DATASET RECORDS:
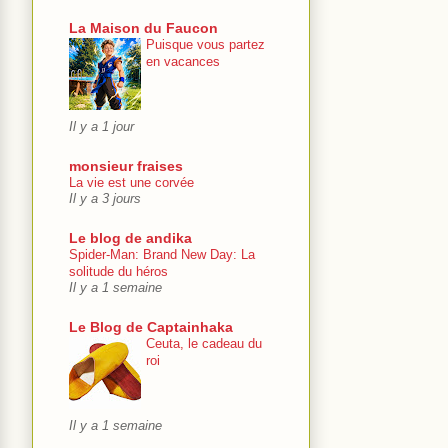
La Maison du Faucon
Puisque vous partez
en vacances
Il y a 1 jour
monsieur fraises
La vie est une corvée
Il y a 3 jours
Le blog de andika
Spider-Man: Brand New Day: La
solitude du héros
Il y a 1 semaine
Le Blog de Captainhaka
Ceuta, le cadeau du
roi
Il y a 1 semaine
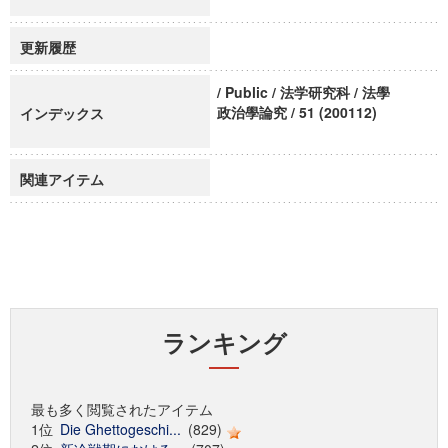
更新履歴
/ Public / 法学研究科 / 法學
政治學論究 / 51 (200112)
インデックス
関連アイテム
ランキング
最も多く閲覧されたアイテム
1位
Die Ghettogeschi...
(829)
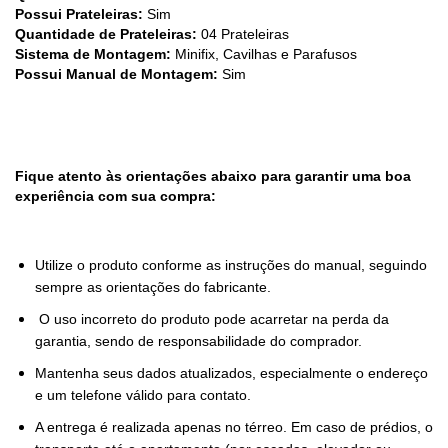
Possui Prateleiras:
Sim
Quantidade de Prateleiras:
04 Prateleiras
Sistema de Montagem:
Minifix, Cavilhas e Parafusos
Possui Manual de Montagem:
Sim
Fique atento às orientações abaixo para garantir uma boa
experiência com sua compra:
Utilize o produto conforme as instruções do manual, seguindo
sempre as orientações do fabricante.
O uso incorreto do produto pode acarretar na perda da
garantia, sendo de responsabilidade do comprador.
Mantenha seus dados atualizados, especialmente o endereço
e um telefone válido para contato.
A entrega é realizada apenas no térreo. Em caso de prédios, o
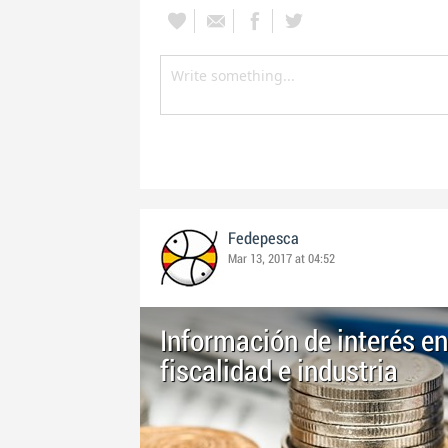
Fedepesca
Mar 13, 2017 at 04:52
Información de interés e
fiscalidad e industria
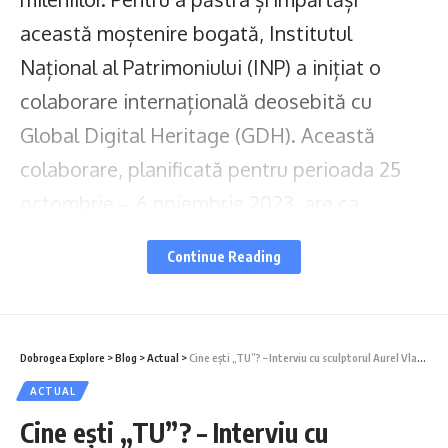
această moștenire bogată, Institutul
Național al Patrimoniului (INP) a inițiat o
colaborare internațională deosebită cu
Global Digital Heritage (GDH). Această
colaborare, planificată pentru perioada 25
octombrie – 6 noiembrie 2023, are ca
obiectiv conservarea digitală a patrimoniului
Continue Reading
cultural și istoric din România.
Ce este Global Digital Heritage? Este o
organizație non-profit cu sediul în Florida,
Dobrogea Explore
>
Blog
>
Actual
>
Cine ești „TU”? – Interviu cu sculptorul Aurel Vlad, a cărui expoziție poate fi vizitată la Muzeul de Artă Constanța
SUA, care se dedică documentării,
ACTUAL
Cine ești „TU”? – Interviu cu
conservării și promovării patrimoniului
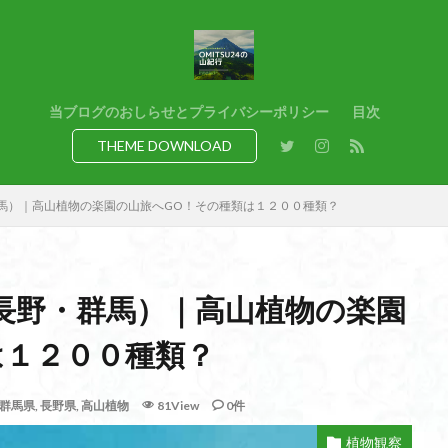
猿橋
猿投山
猪狩神社
猪狩山
猪の鼻ガ岳
狸山
熊野古道
焚火
滝
滋賀県
源流
源氏物語
湿
港区
渡良瀬遊水地
清水
深田久弥
東峰
机
白髭
県
岸壁
岩殿山
岩根山
岩手県
岩宿の里
岐阜県
当ブログのおしらせとプライバシーポリシー
目次
百名山
山形県
山口県
平尾山
山北
山の本
少林寺
THEME DOWNLOAD
寺院
富津市
富山県
富士山
宝殿ヶ岳
官ノ倉山
山
平氏ヶ岳
木花開那姫命
新潟県
木暮理太郎翁
月輪寺
馬）｜高山植物の楽園の山旅へGO！その種類は１２００種類？
山
昭和３７年
明神峠
旧白神ブナ倶楽部
旧ブナ倶楽部
日帰り
日和田山
新穂高ロープウェイ
新潟平野西縁
強風
所沢
慶良間諸島
愛知県
愛犬
愛宕神社
愛宕山
恵
長野・群馬）｜高山植物の楽園
洗神社
御嶽山
後蔵
白樺林
白鳥山
奥飛騨
近江富
山
金勝山
金剛證寺
野麦峠
野鳥
郡内
道東
は１２００種類？
身延山 久遠寺
鍬柄岳
身延山
足和田山
足利
越谷
背
谷川岳
諏訪湖
西郷
西穂高口
西湖
西御荷鉾山
群馬県
,
長野県
,
高山植物
81View
0件
西伊豆
飛竜の滝
麻那姫の像
鹿野山
高館山
高木
植物観察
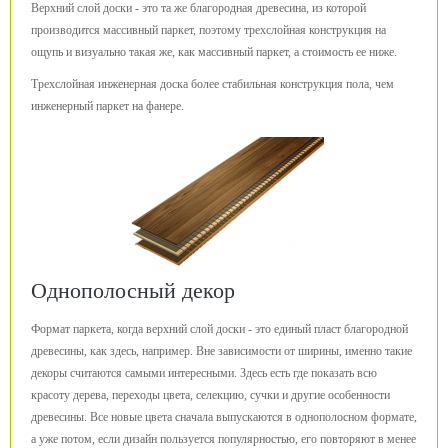
Верхний слой доски - это та же благородная древесина, из которой
производится массивный паркет, поэтому трехслойная конструкция на
ощупь и визуально такая же, как массивный паркет, а стоимость ее ниже.
Трехслойная инженерная доска более стабильная конструкция пола, чем
инженерный паркет на фанере.
Однополосный декор
Формат паркета, когда верхний слой доски - это единый пласт благородной
древесины, как здесь, например. Вне зависимости от ширины, именно такие
декоры считаются самыми интересными. Здесь есть где показать всю
красоту дерева, переходы цвета, селекцию, сучки и другие особенности
древесины. Все новые цвета сначала выпускаются в однополосном формате,
а уже потом, если дизайн пользуется популярностью, его повторяют в менее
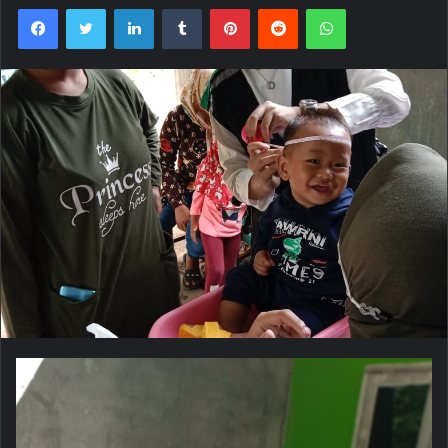
Facebook
Twitter
LinkedIn
Tumblr
Pinterest
Reddit
WhatsApp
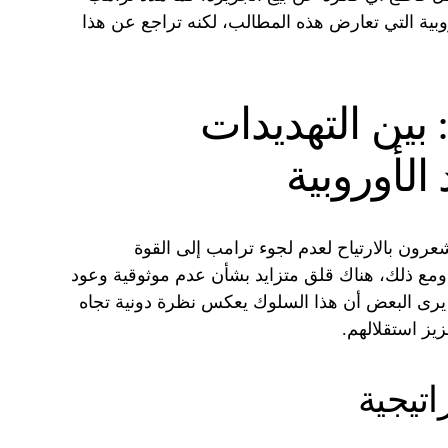
ية التي تعارض هذه المطالب، لكنه تراجع عن هذا
 بين التهديدات
الأوروبية
يشعرون بالارتياح لعدم لجوء ترامب إلى القوة
ومع ذلك، هناك قلق متزايد بشأن عدم موثوقية وعود
 يرى البعض أن هذا السلوك يعكس نظرة دونية تجاه
زيز استقلالهم.
اتيجية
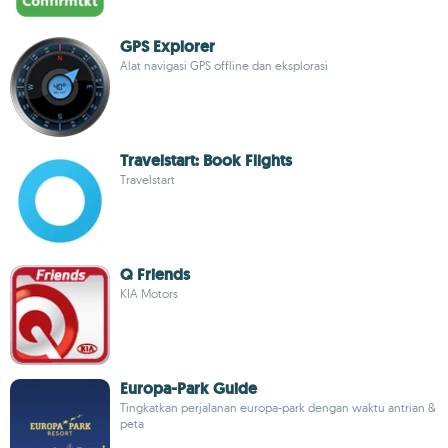
GPS Explorer
Alat navigasi GPS offline dan eksplorasi
Travelstart: Book Flights
Travelstart
Q Friends
KIA Motors
Europa-Park Guide
Tingkatkan perjalanan europa-park dengan waktu antrian &
peta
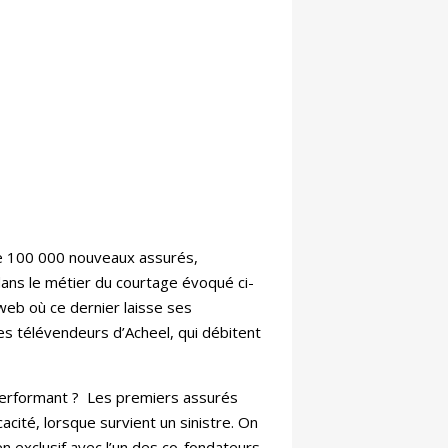
que 100 000 nouveaux assurés,
ans le métier du courtage évoqué ci-
 web où ce dernier laisse ses
es télévendeurs d’Acheel, qui débitent
e, performant ? Les premiers assurés
cité, lorsque survient un sinistre. On
n exclusif avec l’un des co-fondateurs,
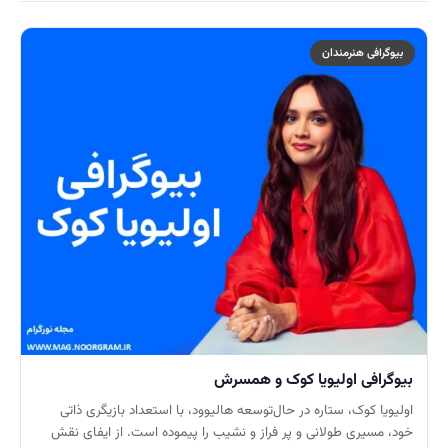
بیوگرافی هنرمندان
بیوگرافی اولیویا کوک و همسرش
اولیویا کوک، ستاره در حال‌توسعه هالیوود، با استعداد بازیگری ذاتی
خود، مسیری طولانی و پر فراز و نشیب را پیموده است. از ایفای نقش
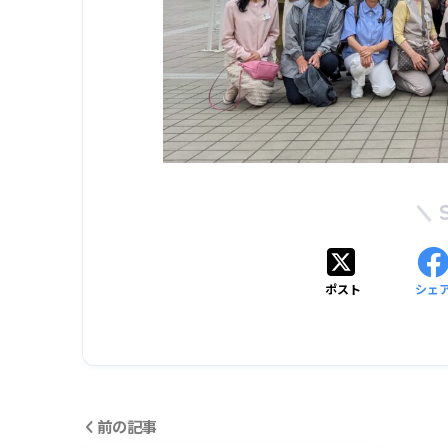
ポスト
シェ
前の記事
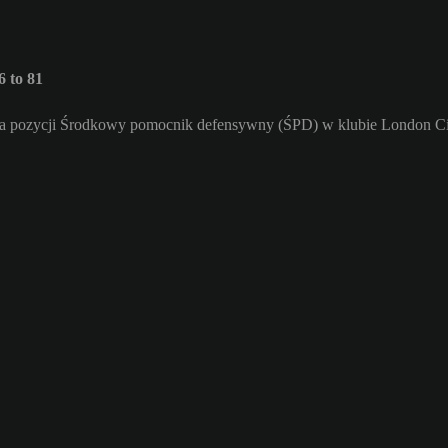
 to 81
 na pozycji Środkowy pomocnik defensywny (ŚPD) w klubie London Cit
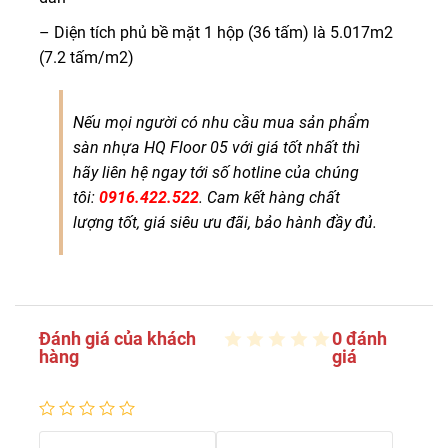
– Diện tích phủ bề mặt 1 hộp (36 tấm) là 5.017m2
(7.2 tấm/m2)
Nếu mọi người có nhu cầu mua sản phẩm
sàn nhựa HQ Floor 05 với giá tốt nhất thì
hãy liên hệ ngay tới số hotline của chúng
tôi:
0916.422.522
. Cam kết hàng chất
lượng tốt, giá siêu ưu đãi, bảo hành đầy đủ.
Đánh giá của khách
0 đánh
hàng
giá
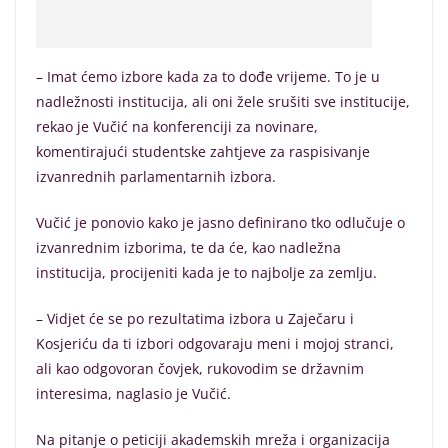
– Imat ćemo izbore kada za to dođe vrijeme. To je u
nadležnosti institucija, ali oni žele srušiti sve institucije,
rekao je Vučić na konferenciji za novinare,
komentirajući studentske zahtjeve za raspisivanje
izvanrednih parlamentarnih izbora.
Vučić je ponovio kako je jasno definirano tko odlučuje o
izvanrednim izborima, te da će, kao nadležna
institucija, procijeniti kada je to najbolje za zemlju.
– Vidjet će se po rezultatima izbora u Zaječaru i
Kosjeriću da ti izbori odgovaraju meni i mojoj stranci,
ali kao odgovoran čovjek, rukovodim se državnim
interesima, naglasio je Vučić.
Na pitanje o peticiji akademskih mreža i organizacija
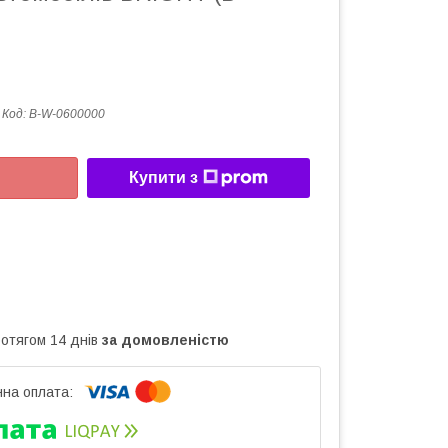
Код:
B-W-0600000
Купити з
ротягом 14 днів
за домовленістю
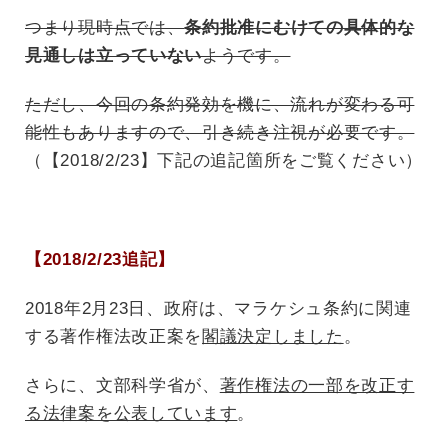
つまり現時点では、
条約批准にむけての具体的な
見通しは立っていない
ようです。
ただし、今回の条約発効を機に、流れが変わる可
能性もありますので、引き続き注視が必要です。
（【2018/2/23】下記の追記箇所をご覧ください）
【2018/2/23追記】
2018年2月23日、政府は、マラケシュ条約に関連
する著作権法改正案を
閣議決定しました
。
さらに、文部科学省が、
著作権法の一部を改正す
る法律案を公表しています
。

PROBLEM TO WORK ON:
When a line in the material above contains the word "массивный", copy that line out.

WRITTEN REPLY:
производится массивный паркет, поэтому трехслойная конструкция на
ощупь и визуально такая же, как массивный паркет, а стоимость ее ниже.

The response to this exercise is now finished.